- Dataset

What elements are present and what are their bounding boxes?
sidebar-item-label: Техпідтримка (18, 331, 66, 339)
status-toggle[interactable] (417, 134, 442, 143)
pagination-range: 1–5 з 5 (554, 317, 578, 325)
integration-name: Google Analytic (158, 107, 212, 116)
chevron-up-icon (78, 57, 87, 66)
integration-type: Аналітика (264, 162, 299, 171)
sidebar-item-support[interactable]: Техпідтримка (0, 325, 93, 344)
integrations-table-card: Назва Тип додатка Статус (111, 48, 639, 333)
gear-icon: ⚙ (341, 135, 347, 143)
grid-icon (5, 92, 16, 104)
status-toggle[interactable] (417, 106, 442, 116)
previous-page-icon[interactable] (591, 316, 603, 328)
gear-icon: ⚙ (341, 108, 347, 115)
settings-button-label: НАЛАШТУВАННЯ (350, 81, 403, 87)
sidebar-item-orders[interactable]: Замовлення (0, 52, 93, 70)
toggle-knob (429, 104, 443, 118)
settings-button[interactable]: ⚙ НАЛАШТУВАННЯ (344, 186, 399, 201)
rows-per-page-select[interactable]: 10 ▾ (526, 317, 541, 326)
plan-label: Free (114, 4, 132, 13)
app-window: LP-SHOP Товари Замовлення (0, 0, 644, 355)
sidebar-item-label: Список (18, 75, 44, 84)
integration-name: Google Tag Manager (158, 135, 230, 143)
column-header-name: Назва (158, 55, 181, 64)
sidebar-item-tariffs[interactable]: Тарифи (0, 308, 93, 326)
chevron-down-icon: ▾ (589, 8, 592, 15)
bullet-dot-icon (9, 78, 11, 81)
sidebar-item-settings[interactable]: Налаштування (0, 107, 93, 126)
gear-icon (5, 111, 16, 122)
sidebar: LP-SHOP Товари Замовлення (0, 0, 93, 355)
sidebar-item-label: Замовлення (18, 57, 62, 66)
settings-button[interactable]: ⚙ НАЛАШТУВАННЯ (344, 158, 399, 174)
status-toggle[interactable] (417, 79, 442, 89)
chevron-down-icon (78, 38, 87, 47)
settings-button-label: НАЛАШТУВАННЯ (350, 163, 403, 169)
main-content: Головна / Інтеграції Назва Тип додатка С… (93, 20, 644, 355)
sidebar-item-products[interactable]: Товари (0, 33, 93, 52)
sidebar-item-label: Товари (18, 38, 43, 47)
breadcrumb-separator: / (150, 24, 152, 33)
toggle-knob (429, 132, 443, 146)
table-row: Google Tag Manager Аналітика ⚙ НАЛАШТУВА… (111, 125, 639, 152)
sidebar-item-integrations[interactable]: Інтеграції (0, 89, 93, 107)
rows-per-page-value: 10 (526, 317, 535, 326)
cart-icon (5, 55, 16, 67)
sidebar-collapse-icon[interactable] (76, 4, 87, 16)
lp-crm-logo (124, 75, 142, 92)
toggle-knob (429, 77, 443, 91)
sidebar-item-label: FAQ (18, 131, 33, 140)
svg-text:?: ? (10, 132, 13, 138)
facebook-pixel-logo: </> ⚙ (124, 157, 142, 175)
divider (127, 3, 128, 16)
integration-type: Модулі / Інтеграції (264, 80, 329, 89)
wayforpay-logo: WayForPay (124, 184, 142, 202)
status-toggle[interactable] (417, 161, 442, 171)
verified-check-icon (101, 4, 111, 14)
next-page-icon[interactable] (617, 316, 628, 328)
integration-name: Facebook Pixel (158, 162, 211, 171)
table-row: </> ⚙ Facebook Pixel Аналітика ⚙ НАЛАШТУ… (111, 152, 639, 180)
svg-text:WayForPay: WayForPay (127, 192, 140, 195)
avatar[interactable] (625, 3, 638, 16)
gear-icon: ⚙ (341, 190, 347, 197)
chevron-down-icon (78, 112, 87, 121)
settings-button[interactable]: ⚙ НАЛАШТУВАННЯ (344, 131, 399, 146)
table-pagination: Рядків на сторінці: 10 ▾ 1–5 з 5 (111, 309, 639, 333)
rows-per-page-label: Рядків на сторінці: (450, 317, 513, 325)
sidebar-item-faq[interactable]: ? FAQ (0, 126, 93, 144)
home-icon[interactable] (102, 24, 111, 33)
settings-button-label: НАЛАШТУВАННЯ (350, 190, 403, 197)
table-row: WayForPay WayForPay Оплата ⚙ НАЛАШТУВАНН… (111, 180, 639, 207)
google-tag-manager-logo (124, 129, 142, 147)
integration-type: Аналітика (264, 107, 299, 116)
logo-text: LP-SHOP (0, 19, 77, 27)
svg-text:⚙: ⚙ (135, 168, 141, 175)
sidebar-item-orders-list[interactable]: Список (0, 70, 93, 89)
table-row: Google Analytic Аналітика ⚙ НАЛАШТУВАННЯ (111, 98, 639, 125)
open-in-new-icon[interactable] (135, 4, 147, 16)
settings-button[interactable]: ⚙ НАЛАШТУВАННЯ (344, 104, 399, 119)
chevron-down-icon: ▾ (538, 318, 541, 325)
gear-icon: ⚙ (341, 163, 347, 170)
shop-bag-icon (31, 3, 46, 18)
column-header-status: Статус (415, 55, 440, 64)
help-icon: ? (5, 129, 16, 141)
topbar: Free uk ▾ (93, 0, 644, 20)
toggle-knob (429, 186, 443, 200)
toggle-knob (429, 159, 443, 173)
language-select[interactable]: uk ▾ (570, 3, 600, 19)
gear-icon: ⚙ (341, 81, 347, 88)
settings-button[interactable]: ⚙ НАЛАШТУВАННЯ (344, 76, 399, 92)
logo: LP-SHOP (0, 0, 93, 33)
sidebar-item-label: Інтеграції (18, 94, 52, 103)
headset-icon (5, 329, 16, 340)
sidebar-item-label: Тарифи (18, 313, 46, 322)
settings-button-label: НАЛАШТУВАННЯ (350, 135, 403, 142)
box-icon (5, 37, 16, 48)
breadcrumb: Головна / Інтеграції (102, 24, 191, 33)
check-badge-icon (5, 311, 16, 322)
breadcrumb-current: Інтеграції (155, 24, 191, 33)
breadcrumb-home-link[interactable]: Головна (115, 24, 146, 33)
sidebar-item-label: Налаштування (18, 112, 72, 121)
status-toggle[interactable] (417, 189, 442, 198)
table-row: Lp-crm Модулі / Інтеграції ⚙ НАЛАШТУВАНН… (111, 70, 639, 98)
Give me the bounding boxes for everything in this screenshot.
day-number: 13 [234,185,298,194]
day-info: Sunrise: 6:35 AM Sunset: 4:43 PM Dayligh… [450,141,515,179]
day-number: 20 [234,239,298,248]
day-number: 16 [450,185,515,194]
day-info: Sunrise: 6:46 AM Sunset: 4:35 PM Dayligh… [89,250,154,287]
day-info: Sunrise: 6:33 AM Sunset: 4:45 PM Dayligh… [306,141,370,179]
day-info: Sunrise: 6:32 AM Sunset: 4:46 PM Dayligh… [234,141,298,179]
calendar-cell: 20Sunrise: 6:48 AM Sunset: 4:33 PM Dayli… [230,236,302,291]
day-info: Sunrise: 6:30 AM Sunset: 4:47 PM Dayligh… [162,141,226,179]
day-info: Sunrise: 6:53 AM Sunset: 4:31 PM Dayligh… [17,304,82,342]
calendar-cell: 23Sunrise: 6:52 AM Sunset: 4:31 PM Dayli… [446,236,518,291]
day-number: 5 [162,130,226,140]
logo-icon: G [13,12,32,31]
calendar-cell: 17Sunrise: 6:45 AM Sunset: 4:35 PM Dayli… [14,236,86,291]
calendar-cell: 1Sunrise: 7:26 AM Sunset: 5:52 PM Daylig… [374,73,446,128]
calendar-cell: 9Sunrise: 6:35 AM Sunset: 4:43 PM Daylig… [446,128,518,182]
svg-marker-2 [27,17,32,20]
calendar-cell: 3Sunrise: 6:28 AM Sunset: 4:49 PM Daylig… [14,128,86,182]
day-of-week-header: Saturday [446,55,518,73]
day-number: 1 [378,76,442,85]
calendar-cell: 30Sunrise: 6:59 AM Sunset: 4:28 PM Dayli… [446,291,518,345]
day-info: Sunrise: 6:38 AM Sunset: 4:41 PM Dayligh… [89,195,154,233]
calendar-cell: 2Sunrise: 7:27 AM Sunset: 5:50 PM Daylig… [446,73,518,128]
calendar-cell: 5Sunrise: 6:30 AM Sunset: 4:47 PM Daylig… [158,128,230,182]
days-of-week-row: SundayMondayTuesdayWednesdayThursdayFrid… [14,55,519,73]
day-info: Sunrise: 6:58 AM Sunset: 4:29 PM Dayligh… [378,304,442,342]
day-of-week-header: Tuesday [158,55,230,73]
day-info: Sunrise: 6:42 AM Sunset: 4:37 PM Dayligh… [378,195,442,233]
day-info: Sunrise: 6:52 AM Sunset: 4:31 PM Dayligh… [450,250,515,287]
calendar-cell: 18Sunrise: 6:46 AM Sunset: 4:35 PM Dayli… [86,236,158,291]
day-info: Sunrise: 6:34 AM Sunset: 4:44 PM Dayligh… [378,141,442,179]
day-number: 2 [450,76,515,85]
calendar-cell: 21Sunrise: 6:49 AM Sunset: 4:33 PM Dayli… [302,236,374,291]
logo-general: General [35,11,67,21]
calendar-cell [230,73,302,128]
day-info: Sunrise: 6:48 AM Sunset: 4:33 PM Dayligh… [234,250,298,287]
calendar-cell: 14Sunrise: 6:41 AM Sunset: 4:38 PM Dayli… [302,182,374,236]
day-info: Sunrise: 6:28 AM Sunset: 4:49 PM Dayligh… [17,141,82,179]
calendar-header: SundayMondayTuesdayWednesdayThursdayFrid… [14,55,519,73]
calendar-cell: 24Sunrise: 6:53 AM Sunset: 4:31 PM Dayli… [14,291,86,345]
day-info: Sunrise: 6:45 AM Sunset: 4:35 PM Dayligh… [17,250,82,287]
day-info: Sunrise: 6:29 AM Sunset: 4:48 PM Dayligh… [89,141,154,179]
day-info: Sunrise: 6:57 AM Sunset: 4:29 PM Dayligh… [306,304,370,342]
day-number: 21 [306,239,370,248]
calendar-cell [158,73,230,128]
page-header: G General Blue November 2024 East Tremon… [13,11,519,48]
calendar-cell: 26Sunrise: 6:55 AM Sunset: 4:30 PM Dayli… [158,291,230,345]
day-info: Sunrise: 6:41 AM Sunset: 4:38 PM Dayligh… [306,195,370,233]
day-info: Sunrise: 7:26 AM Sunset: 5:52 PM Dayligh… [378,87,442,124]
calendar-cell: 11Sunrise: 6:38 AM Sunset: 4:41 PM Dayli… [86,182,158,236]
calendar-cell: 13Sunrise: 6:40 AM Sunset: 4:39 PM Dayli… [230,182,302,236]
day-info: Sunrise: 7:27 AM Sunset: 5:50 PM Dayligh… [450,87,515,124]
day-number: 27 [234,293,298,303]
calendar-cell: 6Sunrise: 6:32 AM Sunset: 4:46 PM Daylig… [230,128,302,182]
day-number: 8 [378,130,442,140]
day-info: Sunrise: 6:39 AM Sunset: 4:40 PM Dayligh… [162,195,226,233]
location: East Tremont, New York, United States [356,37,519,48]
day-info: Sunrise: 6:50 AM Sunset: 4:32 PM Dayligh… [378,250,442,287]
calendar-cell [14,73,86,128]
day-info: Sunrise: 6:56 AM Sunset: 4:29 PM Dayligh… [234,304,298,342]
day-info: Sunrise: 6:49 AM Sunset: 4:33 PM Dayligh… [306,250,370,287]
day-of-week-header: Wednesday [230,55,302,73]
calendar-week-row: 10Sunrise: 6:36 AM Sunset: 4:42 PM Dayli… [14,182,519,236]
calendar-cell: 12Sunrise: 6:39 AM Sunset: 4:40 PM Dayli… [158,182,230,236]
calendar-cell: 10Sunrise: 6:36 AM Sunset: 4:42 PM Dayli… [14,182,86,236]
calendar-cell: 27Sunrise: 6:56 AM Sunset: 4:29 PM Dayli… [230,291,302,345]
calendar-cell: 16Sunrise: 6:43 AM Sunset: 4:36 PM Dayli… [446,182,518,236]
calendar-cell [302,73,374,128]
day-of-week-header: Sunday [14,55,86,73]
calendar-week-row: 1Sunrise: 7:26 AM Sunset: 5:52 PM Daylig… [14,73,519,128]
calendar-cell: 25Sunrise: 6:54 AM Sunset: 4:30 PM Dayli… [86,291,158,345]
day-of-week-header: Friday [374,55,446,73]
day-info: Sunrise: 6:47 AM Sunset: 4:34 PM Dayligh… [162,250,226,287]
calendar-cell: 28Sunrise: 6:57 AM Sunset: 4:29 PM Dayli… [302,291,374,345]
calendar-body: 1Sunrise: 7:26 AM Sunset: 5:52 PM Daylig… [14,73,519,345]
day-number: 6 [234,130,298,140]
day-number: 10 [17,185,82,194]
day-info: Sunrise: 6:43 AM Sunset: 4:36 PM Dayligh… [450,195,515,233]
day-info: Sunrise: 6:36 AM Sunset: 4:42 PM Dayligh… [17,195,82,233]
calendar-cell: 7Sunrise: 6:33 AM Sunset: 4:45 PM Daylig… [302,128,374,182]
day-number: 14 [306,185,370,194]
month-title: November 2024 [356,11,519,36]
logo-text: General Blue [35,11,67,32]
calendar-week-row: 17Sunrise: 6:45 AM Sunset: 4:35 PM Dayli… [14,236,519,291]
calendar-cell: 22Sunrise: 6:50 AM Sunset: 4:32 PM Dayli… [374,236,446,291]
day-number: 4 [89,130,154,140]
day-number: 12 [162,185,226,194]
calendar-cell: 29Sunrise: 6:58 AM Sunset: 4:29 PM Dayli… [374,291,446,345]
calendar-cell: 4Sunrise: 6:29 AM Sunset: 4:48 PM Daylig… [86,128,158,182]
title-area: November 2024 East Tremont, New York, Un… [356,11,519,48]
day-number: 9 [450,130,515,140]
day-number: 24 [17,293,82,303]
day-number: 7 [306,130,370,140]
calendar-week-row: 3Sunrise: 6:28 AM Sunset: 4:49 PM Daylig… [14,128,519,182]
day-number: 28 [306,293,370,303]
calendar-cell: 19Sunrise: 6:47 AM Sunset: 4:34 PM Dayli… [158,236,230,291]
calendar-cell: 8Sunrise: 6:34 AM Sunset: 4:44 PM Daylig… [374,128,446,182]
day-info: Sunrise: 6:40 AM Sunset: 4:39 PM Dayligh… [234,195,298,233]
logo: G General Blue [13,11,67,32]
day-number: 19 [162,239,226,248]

- Task objective
Copy every line in the records above that contains the word "Замовлення".

- Answer below
sidebar-item-orders[interactable]: Замовлення (0, 52, 93, 70)
app-window: LP-SHOP Товари Замовлення (0, 0, 644, 355)
sidebar: LP-SHOP Товари Замовлення (0, 0, 93, 355)
sidebar-item-label: Замовлення (18, 57, 62, 66)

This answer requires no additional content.